Judging from the cooking process, China people like to add seasonings such as vinegar, ginger, garlic, onion and pepper, which can sterilize, reduce fat, stimulate appetite and help digestion. Although westerners are monotonous in seasoning, they also have many advantages. They don't like to put monosodium glutamate when cooking, because monosodium glutamate contains sodium, and excessive intake is harmful to health. Many people in China are used to buying fresh food to cook every day; Westerners often buy food for a week at a time and store it in the refrigerator. They eat frozen food every day, and eat 8 times and 6 times as much canned food and pickled products as people in China. You should know that they contain more preservatives, pigments and other chemicals, which are harmful to the body and deserve the attention of urban white-collar workers whose lives are getting simpler and simpler. People in China often use fire for cooking, so there are more lampblack, and they pay more attention to the ventilation equipment in the kitchen. Westerners, on the other hand, don't like to use big fires and pay attention to the ventilation conditions in the kitchen. Therefore, the incidence of lung cancer among chefs and housewives in China is significantly higher than that in the west.

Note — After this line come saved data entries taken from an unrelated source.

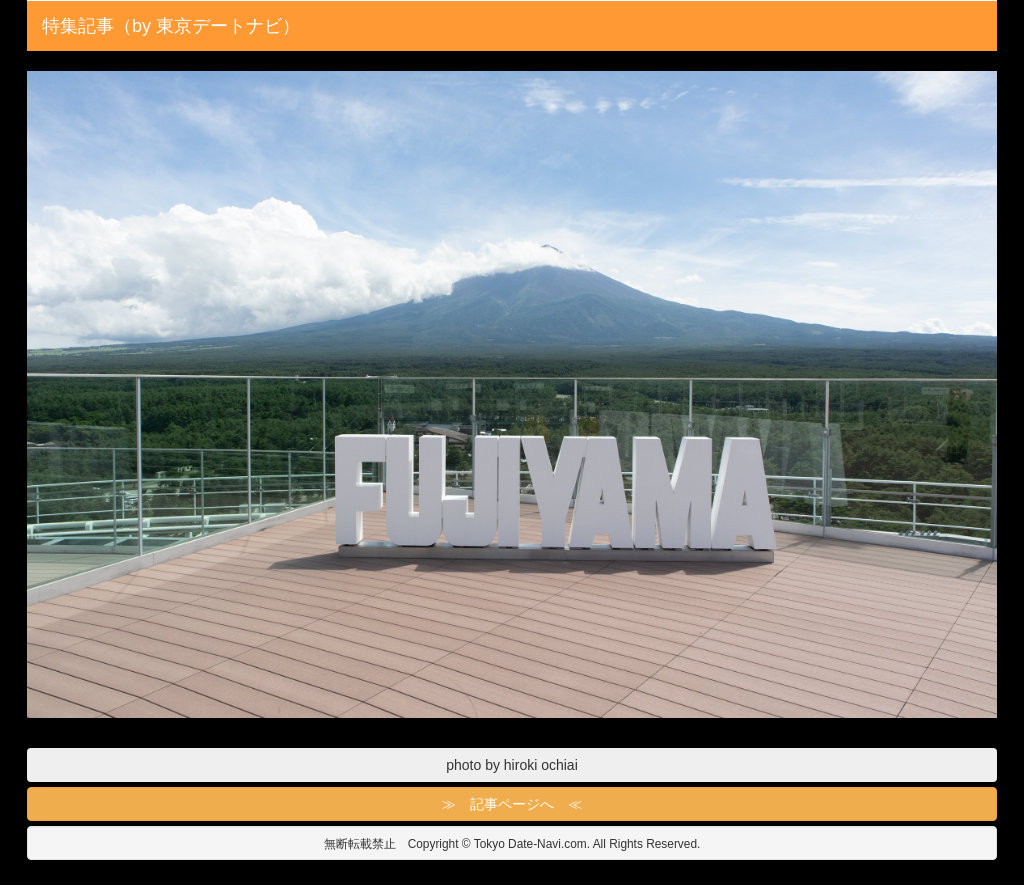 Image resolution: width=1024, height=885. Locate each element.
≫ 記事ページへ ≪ (512, 804)
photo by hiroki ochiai (512, 765)
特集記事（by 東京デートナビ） (171, 26)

From the perspective of dietary structure, China people eat much more vegetables than westerners, while westerners consume a lot of protein every day, but they eat too little fiber, which affects gastrointestinal function, so the prevalence rate and cancer rate of digestive system are much higher than that of China. China people like coarse grains, while westerners prefer flour and rice, such as refined white powder. In fact, coarse grains contain more nutrients than flour and rice; People in China love vegetable oil, while westerners like to use animal oil with high cholesterol when cooking, and they also consume a lot of butter every day. No wonder the incidence of cardiovascular diseases in Americans is particularly high: China urban and rural residents like to eat soy milk, tofu, bean sprouts and other soy products, while westerners often "stay at a respectful distance"; People in China, especially in Guangzhou and the Pearl River Delta, love to eat pig liver, pig intestines, pig lungs and other internal organs, while westerners do not have this hobby. Animal viscera contains a lot of cholesterol and should not be eaten more; Steamed food has less damage to nutrients. Westerners like steamed food (less nutritional damage), while China people like hot frying (more nutritional damage); Westerners have realized that beef, horse meat and mutton called "red meat" are one of the causes of colon cancer and prostate cancer, and the fat in red meat is also one of the pathogenic factors of prostate cancer and heart disease. They have noticed that eating red meat once a week. Many domestic newspapers and periodicals have reported the problem of red meat many times, but at present, domestic people have not paid enough attention to it.
Fifth, the differences in the cultural characteristics of food.